The researchers also stated that the lifestyle altering effects of westernisation could be responsible for the high prevalence of obesity, and associated health risks, in sub-Saharan Africa
The study, published in PLOS ONE, found that over one in five women in Nigeria were reported to be overweight or obese, with this statistic increasing among demographics with improved social and economic indicators.
“Those women classed as having a higher wealth index were three and a half times more likely to be overweight or obese when compared to those in the lowest wealth bracket. Access to higher levels of education also increased risk, as did urbanisation; 36.4% of women in urban areas were overweight compared with 18.8% in more rural districts.
“Obesity is now not just a western problem, but an African one as well” argues Dr Ngianga-Bakwin Kandala. “By becoming wealthier, better educated and urbanised regions of Nigeria are gaining the attributes we would more commonly associate with western societies. This has brought both a change in lifestyle and diet that is reflected in finding that educated, wealthy women are much more likely to be obese than those living in more rural, traditional areas”.
Professor Saverio Stranges explained, “Urbanisation, and the shift towards what we would consider to be more western habits, appears to come hand in hand with a more sedentary lifestyle and change in diet. More people have cars and drive where they might have walked in the past. The rise in internet usage within the cities sees more people sat down for prolonged periods, both at home and at work.”
“This physical inactivity is worsened by a less balanced diet. An over reliance on energy dense processed foods can be highlighted by the growing presence of fast food outlets and the knock on effect is reducing the intake of staple, low calorie foods.”
This, alongside data from several other countries, suggests that rising urbanisation and improvements in developmental indicators leads to concurrent under and over nutrition in the population.
This stands to be a continuing problem.

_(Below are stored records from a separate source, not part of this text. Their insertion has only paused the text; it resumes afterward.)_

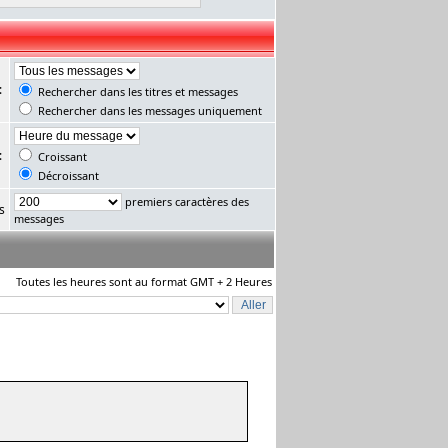
:
Rechercher dans les titres et messages
Rechercher dans les messages uniquement
:
Croissant
Décroissant
premiers caractères des
s
messages
Toutes les heures sont au format GMT + 2 Heures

In 1995, only 35% of the African population resided in urban areas, a figure projected to rise to 54% by 2030.
Professor Stranges continued, “The worry is that Nigeria, like many Sub-Saharan African countries, is facing a major public health challenge with a rising number of overweight adults, whilst large segments of the population face problems associated with under nutrition. This dual burden will mean combating both malnutrition and the risks associated with obesity, such as cardiovascular disease.”
Most epidemiological research in Sub-Saharan Africa has focused under nutrition, particularly within women and children who are deemed to be in the more vulnerable demographics of the population. This new study reflects a growing trend to look at other nutrition problems, and is the first of its kind to do so down to a state level.

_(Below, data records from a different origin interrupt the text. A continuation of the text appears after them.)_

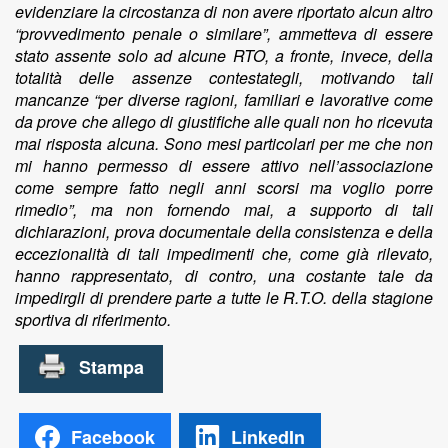
Facebook
LinkedIn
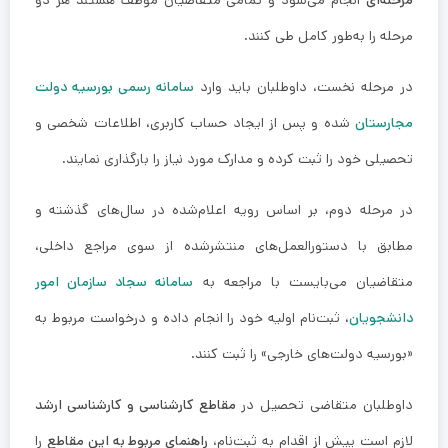
مرحله‌ای
انجام می‌شود و تمامی متقاضیان موظف هستند هر دو
مرحله را به‌طور کامل طی کنند.
در مرحله نخست، داوطلبان باید وارد
سامانه رسمی بورسیه دولت
مجارستان
شده و پس از ایجاد حساب کاربری، اطلاعات شخصی و
تحصیلی خود را ثبت کرده و مدارک مورد نیاز را بارگذاری نمایند.
در مرحله دوم، بر اساس رویه اعلام‌شده در سال‌های گذشته و
مطابق با دستورالعمل‌های منتشرشده از سوی مراجع داخلی،
متقاضیان می‌بایست با مراجعه به
سامانه سجاد سازمان امور
دانشجویان
، ثبت‌نام اولیه خود را انجام داده و درخواست مربوط به
«بورسیه دولت‌های خارجی» را ثبت کنند.
داوطلبان متقاضی تحصیل در
مقاطع کارشناسی و کارشناسی ارشد
لازم است پیش از اقدام به ثبت‌نام،
راهنمای مربوط به این مقاطع
را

The study used data from the 2008 Nigerian Demographic and Health Survey. Around 28,000 women aged between 15 and 49 years old were sampled, of which 20.9% were recorded as being overweight or obese.

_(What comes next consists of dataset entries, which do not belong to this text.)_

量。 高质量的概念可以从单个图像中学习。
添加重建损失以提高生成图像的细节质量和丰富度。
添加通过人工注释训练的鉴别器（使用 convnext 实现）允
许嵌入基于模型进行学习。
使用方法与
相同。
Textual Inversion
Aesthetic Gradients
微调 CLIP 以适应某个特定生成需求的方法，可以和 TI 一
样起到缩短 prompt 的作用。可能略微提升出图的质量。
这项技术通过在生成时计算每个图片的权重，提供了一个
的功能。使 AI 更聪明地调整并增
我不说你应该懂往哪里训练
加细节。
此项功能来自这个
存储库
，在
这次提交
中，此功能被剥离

Dr Ngianga-Bakwin Kandala added, “Using such a vast representative population sample we are able to paint a more accurate picture of variances between the individual states for the first time. Lagos State, home to one of the fastest growing cities in the world, reported that over 50% of the women were overweight or obese, whereas the more rural Yobe State in the North East was closer to just 10%.”
“Seeing this data broken down across the states will help to understand both the social and economic burden of obesity, and the future demand upon public health in each state.”
When taking urbanisation and other risk factors into account, the South Eastern states of Cross River, Akwa Ibom, Rivers, Bayelsa and Taraba were shown to have the most significant spatial correlation to being overweight or obese.
With the exception of Kebbi State, those in the north and west had a markedly lower correlation with obesity.